[WHAT TO PRODUCE] Write an exact copy of the entries below that leaves out all pictures.

[AVAILABLE DATA]

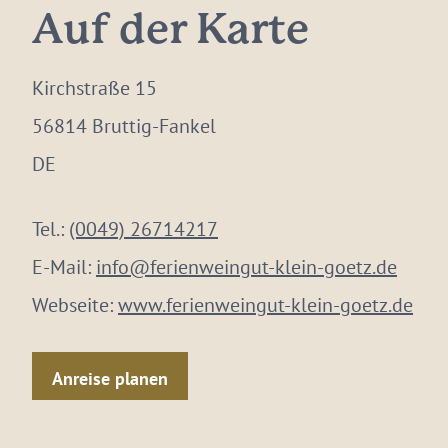
Auf der Karte
Kirchstraße 15
56814 Bruttig-Fankel
DE
Tel.:
(0049) 26714217
E-Mail:
info@ferienweingut-klein-goetz.de
Webseite:
www.ferienweingut-klein-goetz.de
Anreise planen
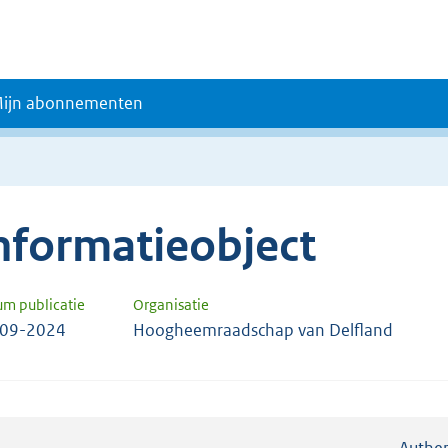
ijn abonnementen
nformatieobject
um publicatie
Organisatie
-09-2024
Hoogheemraadschap van Delfland
Authen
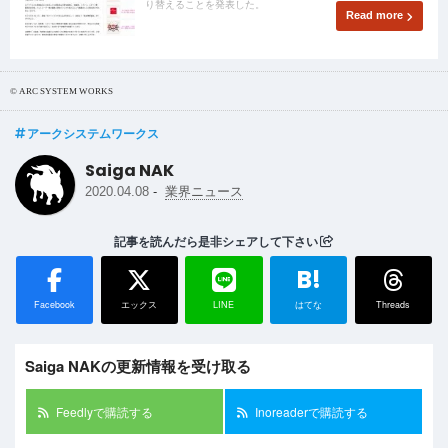
り替えることを発表した。
Read more
© ARC SYSTEM WORKS
アークシステムワークス
Saiga NAK
-
2020.04.08
業界ニュース
記事を読んだら是非シェアして下さい
B!
Facebook
エックス
LINE
はてな
Threads
Saiga NAKの更新情報を受け取る
Feedlyで購読する
Inoreaderで購読する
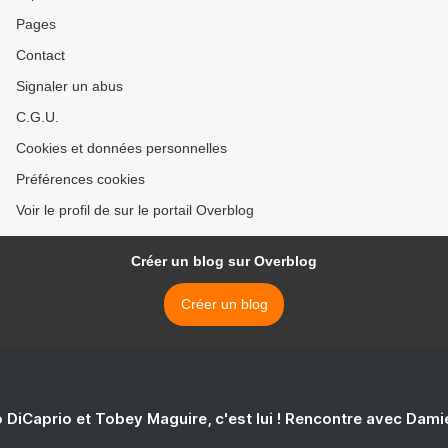
Pages
Contact
Signaler un abus
C.G.U.
Cookies et données personnelles
Préférences cookies
Voir le profil de sur le portail Overblog
Créer un blog sur Overblog
Créer un blog
 DiCaprio et Tobey Maguire, c'est lui ! Rencontre avec Dam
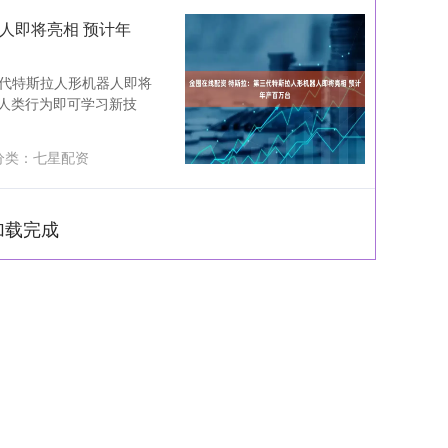
人即将亮相 预计年
三代特斯拉人形机器人即将
人类行为即可学习新技
分类：
七星配资
加载完成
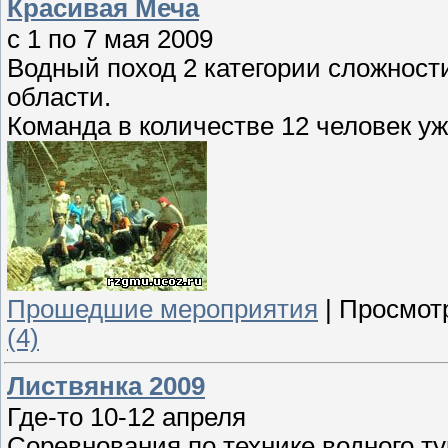
Красивая Меча
с 1 по 7 мая 2009
Водный поход 2 категории сложност
области.
Команда в количестве 12 человек уж
Прошедшие мероприятия
|
Просмот
(4)
Листвянка 2009
Где-то 10-12 апреля
Соревнования по технике водного т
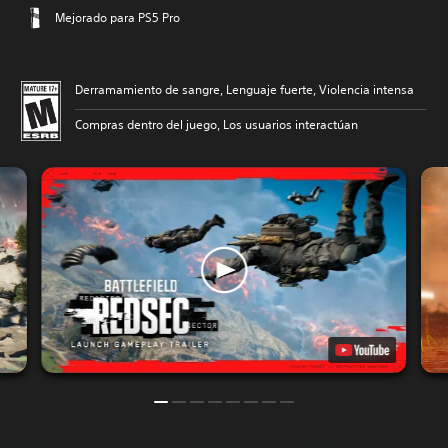
Mejorado para PS5 Pro
Derramamiento de sangre, Lenguaje fuerte, Violencia intensa
Compras dentro del juego, Los usuarios interactúan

[RESPONSE TO THIS TASK]
Auf der Karte
Kirchstraße 15
56814 Bruttig-Fankel
DE
Tel.:
(0049) 26714217
E-Mail:
info@ferienweingut-klein-goetz.de
Webseite:
www.ferienweingut-klein-goetz.de
Anreise planen
ijn abonnementen
nformatieobject
um publicatie
Organisatie
-09-2024
Hoogheemraadschap van Delfland
Authen
り替えることを発表した。
Read more
© ARC SYSTEM WORKS
アークシステムワークス
Saiga NAK
-
2020.04.08
業界ニュース
記事を読んだら是非シェアして下さい
B!
Facebook
エックス
LINE
はてな
Threads
Saiga NAKの更新情報を受け取る
Feedlyで購読する
Inoreaderで購読する
Pages
Contact
Signaler un abus
C.G.U.
Cookies et données personnelles
Préférences cookies
Voir le profil de sur le portail Overblog
Créer un blog sur Overblog
Créer un blog
 DiCaprio et Tobey Maguire, c'est lui ! Rencontre avec Dam
人即将亮相 预计年
三代特斯拉人形机器人即将
人类行为即可学习新技
分类：
七星配资
加载完成
Красивая Меча
с 1 по 7 мая 2009
Водный поход 2 категории сложност
области.
Команда в количестве 12 человек уж
Прошедшие мероприятия
|
Просмот
(4)
Листвянка 2009
Где-то 10-12 апреля
Соревнования по технике водного т
Mejorado para PS5 Pro
Derramamiento de sangre, Lenguaje fuerte, Violencia intensa
Compras dentro del juego, Los usuarios interactúan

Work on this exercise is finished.